This is a personal post about why my bulimia recovery was easy.
Back when I was a preteen I remember reading a book about a girl with anorexia and bulimia. In this book she starved herself and would induce vomiting after eating. She became really skinny, and even though the book described all the negative side effects of these diseases I didn’t care.
I was just desperate to lose weight.
In fact, I remember thinking to myself, “That’s a great idea, I’ll do it and then just stop when I’ve lost the weight”, thinking that it would work for me. At that time I tried a bunch of weight-loss methods including calorie counting, restricting/starving and fad diets like The Cabbage Soup Diet.
None of these worked. And the more I tried, the worse it got because I just kept putting on more weight with each subsequent failure. It was horrible, this feeling I had like I was the victim of some uncontrollable disease.
The idea of eating what I wanted and then just throwing it up appealed to my young mind; that I could experience the pleasure and comfort of eating without any of the repercussions.

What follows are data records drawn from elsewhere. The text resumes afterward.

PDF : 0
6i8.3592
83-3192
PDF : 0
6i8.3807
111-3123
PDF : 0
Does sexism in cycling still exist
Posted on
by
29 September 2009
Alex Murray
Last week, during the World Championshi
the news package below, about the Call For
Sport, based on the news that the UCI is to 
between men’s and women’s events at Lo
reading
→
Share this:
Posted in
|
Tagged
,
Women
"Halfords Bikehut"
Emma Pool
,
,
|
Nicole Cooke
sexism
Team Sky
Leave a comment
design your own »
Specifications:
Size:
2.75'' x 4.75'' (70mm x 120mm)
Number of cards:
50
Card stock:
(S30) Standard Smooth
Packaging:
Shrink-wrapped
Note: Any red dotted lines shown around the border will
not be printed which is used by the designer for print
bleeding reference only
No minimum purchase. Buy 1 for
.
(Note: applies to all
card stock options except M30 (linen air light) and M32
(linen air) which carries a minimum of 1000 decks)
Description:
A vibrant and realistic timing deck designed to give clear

I ignored all the side effects I was warned about, including a chronic sore throat, broken capillaries on the face, bloating, and an impaired gag reflex. Other problems I wasn’t aware of at the time included: reproductive troubles, heart problems and kidney issues. (For more information please see this post on Get Busy Thriving – a website created by Polly Merton, an ED Recovery coach.)

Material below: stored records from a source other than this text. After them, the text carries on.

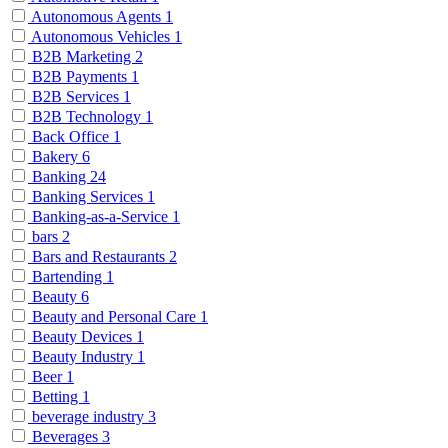
Autonomous Agents
1
Autonomous Vehicles
1
B2B Marketing
2
B2B Payments
1
B2B Services
1
B2B Technology
1
Back Office
1
Bakery
6
Banking
24
Banking Services
1
Banking-as-a-Service
1
bars
2
Bars and Restaurants
2
Bartending
1
Beauty
6
Beauty and Personal Care
1
Beauty Devices
1
Beauty Industry
1
Beer
1
Betting
1
beverage industry
3
Beverages
3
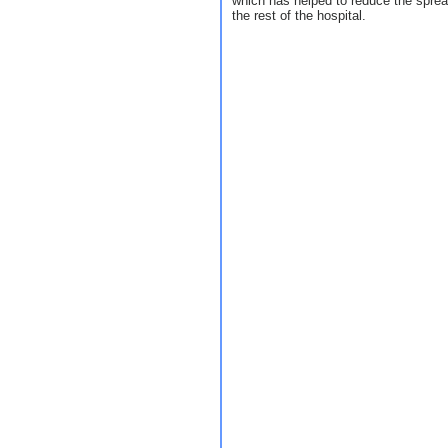
which has helped to reduce the spre
the rest of the hospital.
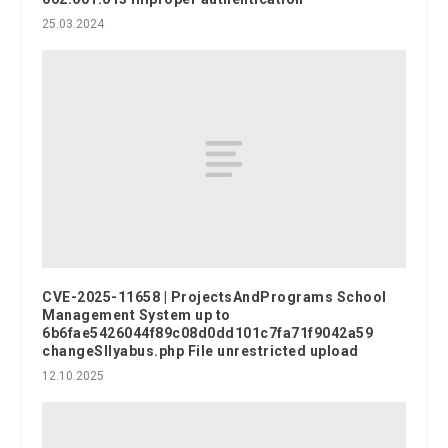
25.03.2024
CVE-2025-11658 | ProjectsAndPrograms School
Management System up to
6b6fae5426044f89c08d0dd101c7fa71f9042a59
changeSllyabus.php File unrestricted upload
12.10.2025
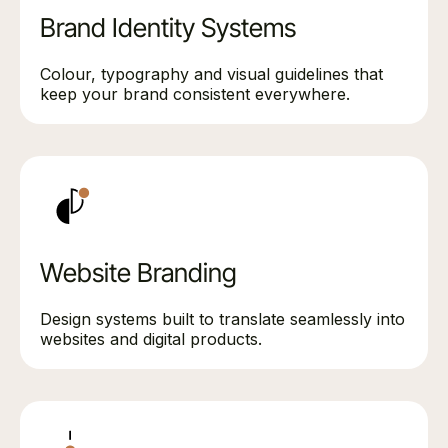
Brand Identity Systems
Colour, typography and visual guidelines that
keep your brand consistent everywhere.
Website Branding
Design systems built to translate seamlessly into
websites and digital products.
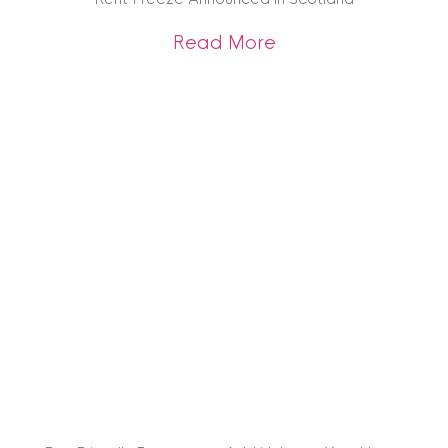
about Rent Freeze
Read More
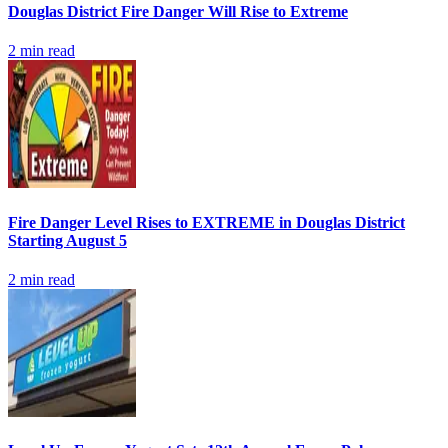
Douglas District Fire Danger Will Rise to Extreme
2
min read
Fire Danger Level Rises to EXTREME in Douglas District
Starting August 5
2
min read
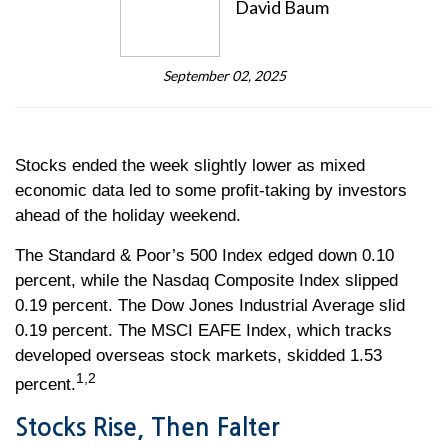
David Baum
September 02, 2025
Stocks ended the week slightly lower as mixed
economic data led to some profit-taking by investors
ahead of the holiday weekend.
The Standard & Poor’s 500 Index edged down 0.10
percent, while the Nasdaq Composite Index slipped
0.19 percent. The Dow Jones Industrial Average slid
0.19 percent. The MSCI EAFE Index, which tracks
developed overseas stock markets, skidded 1.53
1,2
percent.
Stocks Rise, Then Falter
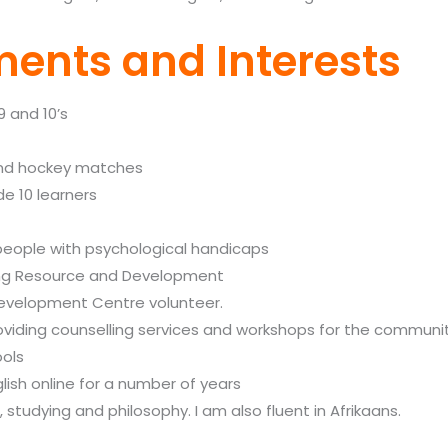
ents and Interests
9 and 10’s
 and hockey matches
de 10 learners
people with psychological handicaps
ling Resource and Development
evelopment Centre volunteer.
oviding counselling services and workshops for the communi
ools
lish online for a number of years
g, studying and philosophy. I am also fluent in
Afrikaans.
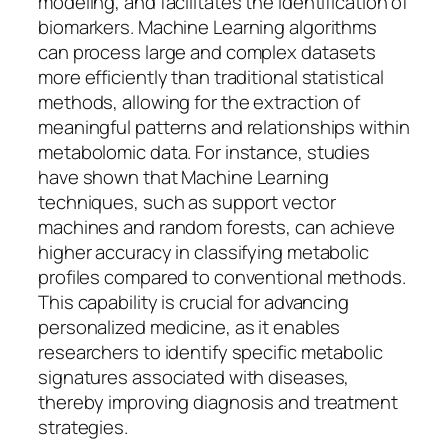
modeling, and facilitates the identification of
biomarkers. Machine Learning algorithms
can process large and complex datasets
more efficiently than traditional statistical
methods, allowing for the extraction of
meaningful patterns and relationships within
metabolomic data. For instance, studies
have shown that Machine Learning
techniques, such as support vector
machines and random forests, can achieve
higher accuracy in classifying metabolic
profiles compared to conventional methods.
This capability is crucial for advancing
personalized medicine, as it enables
researchers to identify specific metabolic
signatures associated with diseases,
thereby improving diagnosis and treatment
strategies.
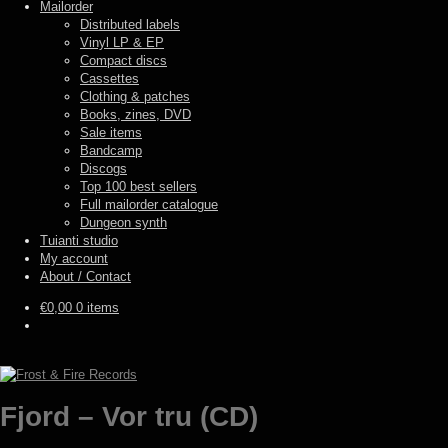
Mailorder
Distributed labels
Vinyl LP & EP
Compact discs
Cassettes
Clothing & patches
Books, zines, DVD
Sale items
Bandcamp
Discogs
Top 100 best sellers
Full mailorder catalogue
Dungeon synth
Tuianti studio
My account
About / Contact
€
0,00
0 items
Fjord – Vor tru (CD)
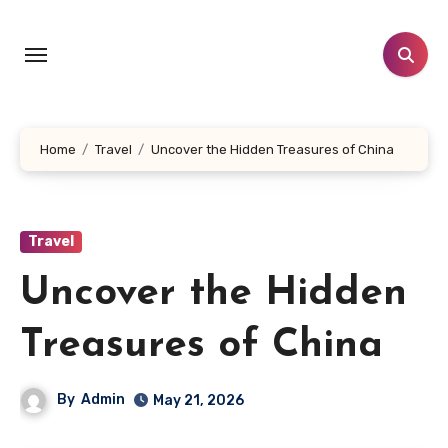
Skip
to
content
Home
Travel
Uncover the Hidden Treasures of China
Travel
Uncover the Hidden
Treasures of China
By
Admin
May 21, 2026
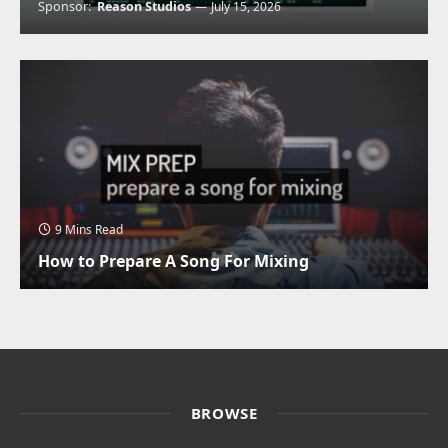
Sponsor:
Reason Studios
July 15, 2026
9 Mins Read
How to Prepare A Song For Mixing
BROWSE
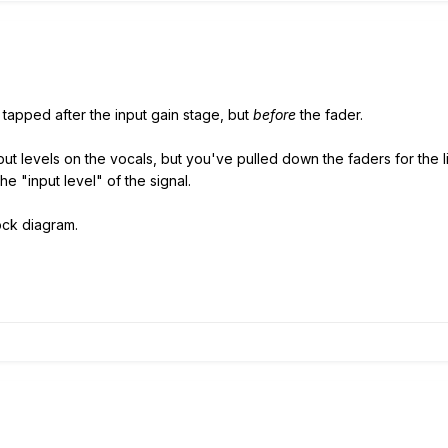
 tapped after the input gain stage, but
before
the fader.
nput levels on the vocals, but you've pulled down the faders for the
he "input level" of the signal.
ock diagram.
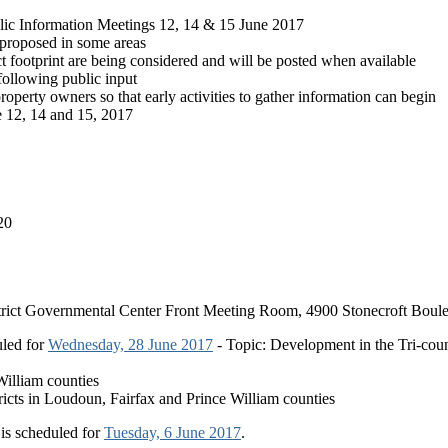
ic Information Meetings 12, 14 & 15 June 2017
 proposed in some areas
ct footprint are being considered and will be posted when available
following public input
roperty owners so that early activities to gather information can begin
e 12, 14 and 15, 2017
20
District Governmental Center Front Meeting Room, 4900 Stonecroft Boul
uled for
Wednesday, 28 June 2017
- Topic: Development in the Tri-cou
William counties
tricts in Loudoun, Fairfax and Prince William counties
is scheduled for
Tuesday, 6 June 2017
.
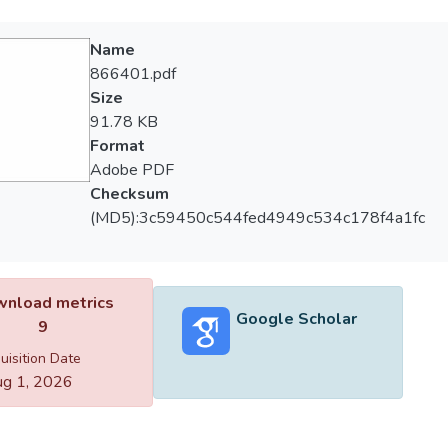
Name
866401.pdf
Size
91.78 KB
Format
Adobe PDF
Checksum
(MD5):3c59450c544fed4949c534c178f4a1fc
nload metrics
Google Scholar
9
uisition Date
g 1, 2026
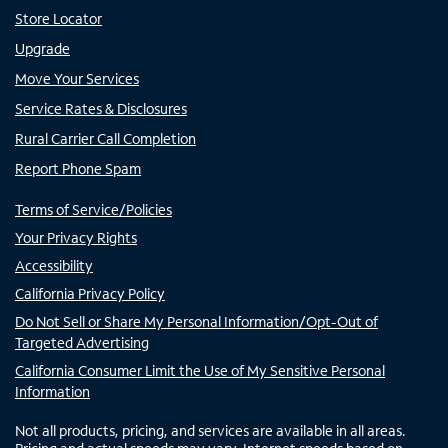
Store Locator
Upgrade
Move Your Services
Service Rates & Disclosures
Rural Carrier Call Completion
Report Phone Spam
Terms of Service/Policies
Your Privacy Rights
Accessibility
California Privacy Policy
Do Not Sell or Share My Personal Information/Opt-Out of
Targeted Advertising
California Consumer Limit the Use of My Sensitive Personal
Information
Not all products, pricing, and services are available in all areas.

When I was going through this there was no internet and very little awareness of the issue. And as far as I was concerned it didn’t matter because I was convinced that I wouldn’t be affected in any serious way. I promised myself at the time that I would stop when I lost the weight and was happy with my body.
How naive I was!
I first started by placing a spoon at the back of my throat. It didn’t take long before I mastered the concept and was able to just use my index and middle finger to induce vomiting in a couple seconds. Before long I was doing it several times a day.

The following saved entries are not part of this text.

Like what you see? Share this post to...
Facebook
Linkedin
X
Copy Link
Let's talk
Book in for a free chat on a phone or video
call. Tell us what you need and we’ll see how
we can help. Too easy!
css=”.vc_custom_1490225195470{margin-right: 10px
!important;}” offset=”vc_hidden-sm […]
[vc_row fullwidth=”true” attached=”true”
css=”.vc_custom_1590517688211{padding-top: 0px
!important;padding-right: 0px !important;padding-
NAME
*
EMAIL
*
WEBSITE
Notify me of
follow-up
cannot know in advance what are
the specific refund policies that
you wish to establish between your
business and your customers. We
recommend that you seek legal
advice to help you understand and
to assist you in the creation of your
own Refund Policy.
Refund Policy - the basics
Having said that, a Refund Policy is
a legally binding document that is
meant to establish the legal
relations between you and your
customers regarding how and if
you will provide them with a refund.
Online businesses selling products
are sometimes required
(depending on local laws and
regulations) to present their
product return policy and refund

I became very good at it and convinced that there wasn’t a place on earth I couldn’t do it, including restaurants, school, the mall, outdoors … and even at my friend’s houses.
My favourite foods included ice cream, cookies and anything that had some sort of cream or sauce. I learned which foods came up easily and which ones made me choke and avoided anything overly-starchy or dense. A sadistic part of me enjoyed re-experiencing the taste of the food as it came back up again. And again and again. It was as if I had a void that I was trying to fill, over and over again.
It only lasted a few years, and that’s not because I entered a treatment program.
My bulimia recovery was easy because of one simple realization…
It ended because I recognized that it doesn’t work, and that’s what made it so easy to break this habit. When I say “bulimia recovery”, I’m talking about the side effects and not the deeper issues surrounding eating disorders.
And that’s an important first step.
A women-only study led by Drexel University showed that the participants hit their highest weights while engaging in bulimic behaviors such as laxative abuse and vomiting, and that the longer that a woman battles bulimia, the more her weight will climb.
It was shown that while vomiting somewhat halts food absorption it didn’t do so completely. The average bulimic can consume thousands of calories in a single sitting this means they will still gain weight from excess calorie consumption.
On top of that, this behaviour causes a drastic increase in stress hormones, and stress makes you fat.
So my bulimia recovery was easy. But that didn’t solve my problem, and I continued to engage in unhealthy practices to lose weight for almost twenty years until I finally got professional help for my body image issues. What I realized was that at the root of it was the realization that my eating disorders were a coping strategy.
According to Dr. Nina Savelle-Rocklin, many of us use food as a way to deal with painful, upsetting emotions and conflicts. Her website and podcast is an excellent resource for anyone starting on the path to eating disorder recovery. Another good resource for finding help in bulimia recovery is to locate a practitioner or treatment center on the Eating Disorder Hope website.
As for me, it’s been five years since I engaged in any kind of self-deprecating behaviour to change my body and I wrote a short eBook on the subject called “Rewire your Mind, Release the Weight” which is about releasing a “fat person identity” and getting on with your life!